Era proibito, e li abbiamo nascosti con cura. Davvero, è stato un grande peso.
Oggi, sua nipote Denise, sedicenne (nella foto, a destra), partecipa a un progetto sulla salute mestruale e vede le cose in modo diverso.
Capisco che anche la generazione di mia madre ha sofferto molto
dice Denise.
È una questione di diritti!
Burkina Faso: Dormire separate

Nel Burkina Faso centro-occidentale, Marie, 76 anni (nella foto, a destra), descrive un’altra forma di esilio mestruale.
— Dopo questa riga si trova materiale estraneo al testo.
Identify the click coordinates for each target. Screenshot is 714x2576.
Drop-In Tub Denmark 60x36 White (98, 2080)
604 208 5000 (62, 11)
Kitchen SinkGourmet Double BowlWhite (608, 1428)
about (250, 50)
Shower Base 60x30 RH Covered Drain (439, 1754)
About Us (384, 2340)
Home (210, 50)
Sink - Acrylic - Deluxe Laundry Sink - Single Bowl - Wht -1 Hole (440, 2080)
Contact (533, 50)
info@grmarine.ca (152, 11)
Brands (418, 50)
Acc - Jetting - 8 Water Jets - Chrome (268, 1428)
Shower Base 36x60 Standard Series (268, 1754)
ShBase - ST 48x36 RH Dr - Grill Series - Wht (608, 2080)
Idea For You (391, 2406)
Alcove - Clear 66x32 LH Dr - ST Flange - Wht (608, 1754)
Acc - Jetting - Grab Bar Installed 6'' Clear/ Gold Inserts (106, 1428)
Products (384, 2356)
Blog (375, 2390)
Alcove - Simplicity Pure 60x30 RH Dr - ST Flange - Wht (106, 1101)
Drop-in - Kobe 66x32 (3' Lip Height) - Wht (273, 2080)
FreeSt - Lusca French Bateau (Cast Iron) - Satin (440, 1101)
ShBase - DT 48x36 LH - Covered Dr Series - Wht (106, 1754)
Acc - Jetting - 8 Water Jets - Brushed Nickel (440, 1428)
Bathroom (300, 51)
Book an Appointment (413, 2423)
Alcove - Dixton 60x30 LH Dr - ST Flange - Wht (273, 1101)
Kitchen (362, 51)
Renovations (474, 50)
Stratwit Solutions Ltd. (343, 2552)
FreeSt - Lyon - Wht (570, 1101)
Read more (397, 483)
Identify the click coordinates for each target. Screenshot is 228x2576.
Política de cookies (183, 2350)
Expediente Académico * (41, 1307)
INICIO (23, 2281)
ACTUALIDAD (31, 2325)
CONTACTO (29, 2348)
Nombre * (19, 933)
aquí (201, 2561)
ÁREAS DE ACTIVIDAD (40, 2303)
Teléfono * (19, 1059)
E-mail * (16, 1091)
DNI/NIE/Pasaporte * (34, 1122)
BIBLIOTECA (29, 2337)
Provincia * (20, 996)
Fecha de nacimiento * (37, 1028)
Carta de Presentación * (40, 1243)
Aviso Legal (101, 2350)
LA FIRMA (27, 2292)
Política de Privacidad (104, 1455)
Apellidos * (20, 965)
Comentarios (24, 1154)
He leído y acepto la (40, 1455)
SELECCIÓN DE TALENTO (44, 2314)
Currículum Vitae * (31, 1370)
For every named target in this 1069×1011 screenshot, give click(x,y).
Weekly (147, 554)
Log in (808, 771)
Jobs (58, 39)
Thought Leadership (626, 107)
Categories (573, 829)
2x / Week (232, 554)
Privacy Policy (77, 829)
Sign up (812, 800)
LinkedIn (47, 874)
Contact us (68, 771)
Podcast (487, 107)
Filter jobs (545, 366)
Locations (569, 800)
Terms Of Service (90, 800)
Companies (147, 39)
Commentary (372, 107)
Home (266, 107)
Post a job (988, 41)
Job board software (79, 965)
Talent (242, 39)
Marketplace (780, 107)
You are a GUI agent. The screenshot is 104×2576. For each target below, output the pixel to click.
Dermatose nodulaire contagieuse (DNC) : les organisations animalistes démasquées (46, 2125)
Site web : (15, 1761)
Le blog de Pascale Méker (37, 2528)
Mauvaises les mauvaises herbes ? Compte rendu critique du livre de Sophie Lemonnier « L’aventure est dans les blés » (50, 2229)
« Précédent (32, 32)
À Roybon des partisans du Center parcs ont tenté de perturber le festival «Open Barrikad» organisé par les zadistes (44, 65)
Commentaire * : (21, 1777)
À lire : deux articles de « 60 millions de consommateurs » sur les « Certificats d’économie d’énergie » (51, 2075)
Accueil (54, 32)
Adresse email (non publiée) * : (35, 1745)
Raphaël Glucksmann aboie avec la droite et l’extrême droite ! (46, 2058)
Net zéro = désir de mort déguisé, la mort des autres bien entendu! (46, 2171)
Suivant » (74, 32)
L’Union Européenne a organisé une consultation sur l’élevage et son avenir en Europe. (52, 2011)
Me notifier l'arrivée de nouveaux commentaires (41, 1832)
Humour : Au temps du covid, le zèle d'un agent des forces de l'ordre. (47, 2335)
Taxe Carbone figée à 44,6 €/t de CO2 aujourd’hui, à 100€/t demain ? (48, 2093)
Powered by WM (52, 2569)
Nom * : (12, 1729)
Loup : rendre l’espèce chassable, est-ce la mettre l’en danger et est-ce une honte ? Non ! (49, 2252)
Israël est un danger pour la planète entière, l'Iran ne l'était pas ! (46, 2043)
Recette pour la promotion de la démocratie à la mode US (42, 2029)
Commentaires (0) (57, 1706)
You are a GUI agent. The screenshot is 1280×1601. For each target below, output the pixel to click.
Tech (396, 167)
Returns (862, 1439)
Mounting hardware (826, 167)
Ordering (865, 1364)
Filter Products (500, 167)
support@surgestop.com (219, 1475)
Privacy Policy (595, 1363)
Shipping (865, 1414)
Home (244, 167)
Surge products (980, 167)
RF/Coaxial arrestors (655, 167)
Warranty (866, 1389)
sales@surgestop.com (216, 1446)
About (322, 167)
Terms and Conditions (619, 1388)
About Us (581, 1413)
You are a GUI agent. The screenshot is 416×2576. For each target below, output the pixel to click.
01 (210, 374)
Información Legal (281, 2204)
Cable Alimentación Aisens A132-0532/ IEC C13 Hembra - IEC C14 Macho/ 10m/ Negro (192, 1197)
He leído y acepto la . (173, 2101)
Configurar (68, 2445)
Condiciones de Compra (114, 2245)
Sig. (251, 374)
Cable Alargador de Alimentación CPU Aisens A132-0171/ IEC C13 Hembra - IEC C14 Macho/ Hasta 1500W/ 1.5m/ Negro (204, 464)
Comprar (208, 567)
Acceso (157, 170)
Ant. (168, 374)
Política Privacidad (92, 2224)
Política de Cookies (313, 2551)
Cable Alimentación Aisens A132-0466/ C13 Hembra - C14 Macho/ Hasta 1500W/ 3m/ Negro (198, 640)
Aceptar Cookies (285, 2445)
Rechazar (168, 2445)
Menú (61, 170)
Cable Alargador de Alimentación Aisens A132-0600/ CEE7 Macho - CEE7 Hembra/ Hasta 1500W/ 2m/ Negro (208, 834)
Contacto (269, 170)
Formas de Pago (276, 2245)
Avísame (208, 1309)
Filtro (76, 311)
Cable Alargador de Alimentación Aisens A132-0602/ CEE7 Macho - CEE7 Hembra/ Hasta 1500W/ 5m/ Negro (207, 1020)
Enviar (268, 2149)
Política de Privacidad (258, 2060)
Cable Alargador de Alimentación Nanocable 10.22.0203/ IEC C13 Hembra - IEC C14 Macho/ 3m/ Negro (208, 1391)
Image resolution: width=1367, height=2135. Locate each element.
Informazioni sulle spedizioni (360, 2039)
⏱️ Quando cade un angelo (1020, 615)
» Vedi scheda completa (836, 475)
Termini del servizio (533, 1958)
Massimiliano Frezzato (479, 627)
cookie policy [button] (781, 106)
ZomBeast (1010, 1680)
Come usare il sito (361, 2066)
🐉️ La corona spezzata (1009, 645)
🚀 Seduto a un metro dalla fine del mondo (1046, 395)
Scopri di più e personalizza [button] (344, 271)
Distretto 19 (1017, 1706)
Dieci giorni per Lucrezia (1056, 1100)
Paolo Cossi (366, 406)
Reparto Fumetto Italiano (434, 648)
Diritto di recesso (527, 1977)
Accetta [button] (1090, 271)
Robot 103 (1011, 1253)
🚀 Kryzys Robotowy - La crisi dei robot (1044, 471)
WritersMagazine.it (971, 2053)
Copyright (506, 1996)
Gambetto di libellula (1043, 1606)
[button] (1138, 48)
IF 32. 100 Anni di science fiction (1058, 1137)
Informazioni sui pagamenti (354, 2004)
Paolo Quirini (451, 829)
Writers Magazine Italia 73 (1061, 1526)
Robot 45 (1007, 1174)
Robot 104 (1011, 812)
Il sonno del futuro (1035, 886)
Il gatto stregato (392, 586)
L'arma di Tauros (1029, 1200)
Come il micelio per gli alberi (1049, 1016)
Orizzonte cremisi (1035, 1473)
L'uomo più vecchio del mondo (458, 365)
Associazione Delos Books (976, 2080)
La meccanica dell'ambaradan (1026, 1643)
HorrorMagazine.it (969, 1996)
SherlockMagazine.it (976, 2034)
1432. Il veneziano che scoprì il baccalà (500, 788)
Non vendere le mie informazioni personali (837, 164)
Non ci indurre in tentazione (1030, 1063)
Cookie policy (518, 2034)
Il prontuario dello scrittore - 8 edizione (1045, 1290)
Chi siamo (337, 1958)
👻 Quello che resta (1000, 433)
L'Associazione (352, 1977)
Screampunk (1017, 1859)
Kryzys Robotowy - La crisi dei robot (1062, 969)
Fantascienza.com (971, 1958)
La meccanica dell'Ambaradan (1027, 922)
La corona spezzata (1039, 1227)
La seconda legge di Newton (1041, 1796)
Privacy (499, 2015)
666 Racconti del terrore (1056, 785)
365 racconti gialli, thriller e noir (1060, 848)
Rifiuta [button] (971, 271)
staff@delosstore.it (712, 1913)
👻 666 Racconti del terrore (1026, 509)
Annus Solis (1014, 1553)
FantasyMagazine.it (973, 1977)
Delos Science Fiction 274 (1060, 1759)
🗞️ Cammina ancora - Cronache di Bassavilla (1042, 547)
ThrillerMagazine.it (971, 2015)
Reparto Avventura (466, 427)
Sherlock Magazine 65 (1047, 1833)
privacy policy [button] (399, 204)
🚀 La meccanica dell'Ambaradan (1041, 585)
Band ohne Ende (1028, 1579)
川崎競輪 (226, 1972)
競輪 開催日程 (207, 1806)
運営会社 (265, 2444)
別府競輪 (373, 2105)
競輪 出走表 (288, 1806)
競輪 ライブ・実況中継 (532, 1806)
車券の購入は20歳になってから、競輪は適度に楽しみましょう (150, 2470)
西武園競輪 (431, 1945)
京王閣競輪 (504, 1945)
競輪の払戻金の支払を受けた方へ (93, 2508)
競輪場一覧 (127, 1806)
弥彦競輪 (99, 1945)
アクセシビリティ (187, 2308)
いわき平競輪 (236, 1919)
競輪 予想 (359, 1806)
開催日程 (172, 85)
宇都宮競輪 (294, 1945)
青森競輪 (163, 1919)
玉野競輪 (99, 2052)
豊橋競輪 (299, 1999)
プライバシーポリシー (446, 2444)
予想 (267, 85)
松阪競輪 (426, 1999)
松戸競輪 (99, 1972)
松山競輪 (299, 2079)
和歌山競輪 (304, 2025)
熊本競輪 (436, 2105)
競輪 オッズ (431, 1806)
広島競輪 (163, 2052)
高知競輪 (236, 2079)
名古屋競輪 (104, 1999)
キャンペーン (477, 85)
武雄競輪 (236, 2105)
Quando ero piccola, le mestruazioni erano considerate sporche e ripugnanti
dice
Una ragazza che ha avuto il primo ciclo era spaventata , piangeva. Sua madre le dava una pelle di pecora su cui dormire finché il sanguinamento non si fermava. All’epoca, ragazze e donne venivano isolate durante le mestruazioni perché dormivano separatamente sulla pelle di pecora invece che su tappetini con altri membri della famiglia.
L’isolamento era radicato nel linguaggio stesso.
Lavavano la pelle di pecora e i materiali protettivi ogni giorno, motivo per cui nella lingua Moore che parliamo usiamo la parola ‘lavaggio’ per riferirci al periodo mestruale.
Sua figlia, Aminata (nella foto, a sinistra), dice:
Quando ho parlato di mestruazioni con mia figlia, è stato imbarazzante, perché ci vergognavamo entrambe di noi.
Oggi il cambiamento è visibile.
Il cambiamento oggi è chiaro
dice Aminata.
È grazie alle sessioni di sensibilizzazione che il tabù è stato eliminato
Bagni, docce e spazi per lavarsi migliorati fanno sì che le ragazze Burkinabée moderne abbiano un’esperienza molto diversa rispetto a donne più anziane come Marie.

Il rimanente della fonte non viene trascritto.